Metrics and Command Extraction
The common paper of DLR, Idiap and the Lithuanian Air Navigation Service Provider Oro navigacija describes the recognition performance on word and on semantic level for utterance from the Lithuanian airspace.
The common paper of DLR, Idiap and NATS describes the rule-based algorithm to transform a sequence of words from an air traffic controller or pilot utterance to its semantic interpretation defined an extension of the 16-04 ontology. The defined JSON format allows a consistent exchange concerning Speech-to-Text transformation, ontology information or both together between different systems and applications. The format is by definition machine readable and easy to expand with additional key-value pairs while ensuring compatibility with old data. The paper also impressively shows the break-down of extraction performance, when no surveillance data is used or available.
The common paper of DLR, Idiap, Austro Control and Czech air navigation service provider ANS CR introduces the metrics command extraction rate, callsign extraction rate, command extraction error rate. These rates are evaluated on utterances of Austro Control and ANS CR, which are recorded in the MALORCA project in the ops room environment and in the solution 16-04 in the lab environment.
A shorter version of this Paper was presented during the Satellite Workshop at the Interspeech 2021:
Readback Error Detection
The king’s discipline of Automatic Speech Recognition and Understanding is readback error detection. Noisy and very abbreviated readback of pilot utterances require speech recognition and its semantic interpretation even when word error rates are beyond 10%. And the even bigger challenge is that readback errors are, luckily, seldom events. Only 1% to 4% of the conversation contain readback errors.
The common paper of DLR, Isavia ANS, Idiap, University of Brno (BUT), NATS and Austro Control shows that a recognition rate on command level of slightly above 50% is already sufficient to achieve a readback error detection of 50%, provided the error rate on command level is below 0.2%. Otherwise a readback error false alarm rate of more than 10% must be accepted.
The common paper of DLR, BUT, Isavia ANS and Idiap presented two different algorithms for readback error detection: a rule-based one and a data-driven one, which is based on training a neural network by artificial readback error samples. The paper also presents two different approaches for command extraction, again a rule-based one and a data-driven one.
Application of HAAWAII architecture
The HAAWAII architecture was already successfully used in different projects. HAAWAII architecture means:
- to use Assistant Based Speech Recognition (ABSR), which integrates contextual knowledge (e.g., callsigns) from flight plan and surveillance data into Speech Recognition (Speech-to-Text with so called callsign boosting) and Speech Understanding (Text-to-Concept),
- to make very clear, that speech recognition (Speech-to-Text) does not automatically incorporate speech understanding (Text-to-Concept), only both together can enable an automatic speech recognition and understanding (ASRU)

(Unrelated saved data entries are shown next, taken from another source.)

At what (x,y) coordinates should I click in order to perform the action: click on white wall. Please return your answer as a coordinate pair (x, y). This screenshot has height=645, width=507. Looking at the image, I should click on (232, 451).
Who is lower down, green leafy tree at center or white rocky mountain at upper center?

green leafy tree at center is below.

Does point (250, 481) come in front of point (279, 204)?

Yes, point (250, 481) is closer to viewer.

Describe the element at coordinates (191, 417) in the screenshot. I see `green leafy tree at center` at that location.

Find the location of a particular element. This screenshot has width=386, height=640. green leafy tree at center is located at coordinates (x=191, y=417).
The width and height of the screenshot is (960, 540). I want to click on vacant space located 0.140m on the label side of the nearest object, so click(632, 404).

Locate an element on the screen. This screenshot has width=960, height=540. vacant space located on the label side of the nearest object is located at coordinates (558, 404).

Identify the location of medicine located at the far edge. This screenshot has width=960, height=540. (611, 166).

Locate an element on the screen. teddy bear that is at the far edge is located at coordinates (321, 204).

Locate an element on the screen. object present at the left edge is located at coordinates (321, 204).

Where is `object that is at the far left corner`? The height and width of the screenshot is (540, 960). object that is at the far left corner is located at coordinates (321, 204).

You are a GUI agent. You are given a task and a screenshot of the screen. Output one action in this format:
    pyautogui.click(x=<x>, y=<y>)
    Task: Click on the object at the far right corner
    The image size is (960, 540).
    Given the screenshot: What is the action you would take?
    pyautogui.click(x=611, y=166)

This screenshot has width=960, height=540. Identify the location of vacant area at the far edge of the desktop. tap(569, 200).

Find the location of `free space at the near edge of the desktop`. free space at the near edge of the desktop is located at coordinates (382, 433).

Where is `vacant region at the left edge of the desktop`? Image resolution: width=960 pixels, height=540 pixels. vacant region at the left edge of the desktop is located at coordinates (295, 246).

- to use contextual knowledge from the conversation (e.g., previous utterance) in Text-to-Concept, e.g. “two zero zero thank you” in a pilot readback is very probable an altitude readback, and not an speed or heading readback, if the ATCo has just given a CLIMB command to flight level 200 (RBA),
- to integrate command validation in Text-to-Concept phase (VAL),
- to have the same acoustic and language model for ATCo and pilot utterances (ONE),
- to have a separate block for detection of voice transmissions, which either relies on push-to-talk (PTT) availability or needs to evaluate the input wave signal in more detail (Voice Activity Detection, VAD)
- to repair over- or under-splitting in the Text-to-Concept phase (REP)

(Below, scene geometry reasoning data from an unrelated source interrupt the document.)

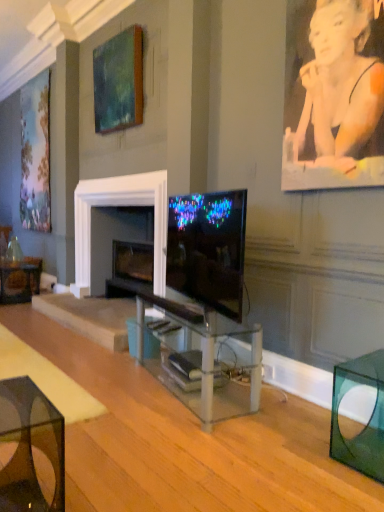 Question: Which direction should I rotate to look at teal matte painting at upper center, arranged as the 2th picture frame when viewed from the left?

Choices:
 (A) right
 (B) left

Answer: (B)

Question: From a real-world perspective, does transparent glass table at lower left, arranged as the second table when viewed from the left, sit lower than transparent glass cube at lower right, the 1th table positioned from the right?

Choices:
 (A) no
 (B) yes

Answer: (B)

Question: Is transparent glass table at lower left, positioned as the third table in right-to-left order, facing away from transparent glass cube at lower right, the 1th table positioned from the right?

Choices:
 (A) yes
 (B) no

Answer: (B)

Question: Considering the relative sizes of transparent glass table at lower left, which ranks as the 1th table in front-to-back order, and transparent glass cube at lower right, the 2th table in the front-to-back sequence, in the image provided, is transparent glass table at lower left, which ranks as the 1th table in front-to-back order, bigger than transparent glass cube at lower right, the 2th table in the front-to-back sequence,?

Choices:
 (A) no
 (B) yes

Answer: (A)

Question: From a real-world perspective, is transparent glass table at lower left, which ranks as the 1th table in front-to-back order, located higher than transparent glass cube at lower right, the 1th table positioned from the right?

Choices:
 (A) no
 (B) yes

Answer: (A)

Question: Considering the relative sizes of transparent glass table at lower left, positioned as the third table in right-to-left order, and transparent glass cube at lower right, the 1th table positioned from the right, in the image provided, is transparent glass table at lower left, positioned as the third table in right-to-left order, wider than transparent glass cube at lower right, the 1th table positioned from the right,?

Choices:
 (A) yes
 (B) no

Answer: (A)

Question: Would you say transparent glass table at lower left, positioned as the 4th table in back-to-front order, is outside transparent glass cube at lower right, the third table from the back?

Choices:
 (A) no
 (B) yes

Answer: (B)

Question: Could you tell me if translucent glass table at lower left, which ranks as the 1th table in back-to-front order, is turned towards smooth skin portrait at upper right?

Choices:
 (A) no
 (B) yes

Answer: (B)

Question: Considering the relative sizes of translucent glass table at lower left, which ranks as the 1th table in back-to-front order, and smooth skin portrait at upper right in the image provided, is translucent glass table at lower left, which ranks as the 1th table in back-to-front order, taller than smooth skin portrait at upper right?

Choices:
 (A) yes
 (B) no

Answer: (B)

Question: Considering the relative positions of translucent glass table at lower left, the first table from the left, and smooth skin portrait at upper right in the image provided, is translucent glass table at lower left, the first table from the left, to the right of smooth skin portrait at upper right from the viewer's perspective?

Choices:
 (A) no
 (B) yes

Answer: (A)

Question: From the image's perspective, is translucent glass table at lower left, arranged as the 4th table when viewed from the right, over smooth skin portrait at upper right?

Choices:
 (A) yes
 (B) no

Answer: (B)

Question: From a real-world perspective, is translucent glass table at lower left, the 4th table from the front, on smooth skin portrait at upper right?

Choices:
 (A) no
 (B) yes

Answer: (A)

Question: Are translucent glass table at lower left, the 4th table from the front, and smooth skin portrait at upper right far apart?

Choices:
 (A) yes
 (B) no

Answer: (A)

Question: Is black plastic remote control at center, the 2th remote control viewed from the front, outside teal matte painting at upper center, positioned as the 1th picture frame in front-to-back order?

Choices:
 (A) yes
 (B) no

Answer: (A)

The paper above written by DLR, Idiap, Fraport and Atrics benefits from HAAWAII elements ABSR, ASRU, VAL, VAD and REP. It integrates a modern A-SMGCS system with speech recognition and understanding to support apron controllers for maintaining flight strip information and supports simulation pilots to reduce their workload.
The common paper of DLR, Indra Navia AS, LEONARDO S.p.A., the Lithuanian ANSP Oro Navigacija, HungaroControl and Austro Control benefits from ABSR, ASRU, VAL, PTT and REP. It summarizes the results of 3 exercise conducted in solution 97 of SESAR Industrial Research with respect to speech recognition and understanding support for tower controllers.
Speech and Natural Language Processing Technologies for Pseudo-Pilot Simulator, Zuluaga-Gomez A. Prasad, SESAR Innovation Days 2022 (SID 2022), Budapest, Hungary, December 6-8.
The paper from Idiap shows how to support simulations pilots with automatic speech recognition. The main ideas are:
(i) ASR to generate transcript from ATCo,
(ii) an entity generator to tag words (callsigns, commands, value) and
(iii) a repetition generator that uses a rule-based system to generate a pilot response based on the generated tags and a text-to-speech system that acts as a pseudo-pilot to repeat the generated pilot response.
Callsign Extraction
The first step for ATC utterance understanding is to extract the callsign. Knowing which numbers and letters belong to the callsign, extracting the values of the commands is eased. The following papers of the HAAWAII team addressed this challenge.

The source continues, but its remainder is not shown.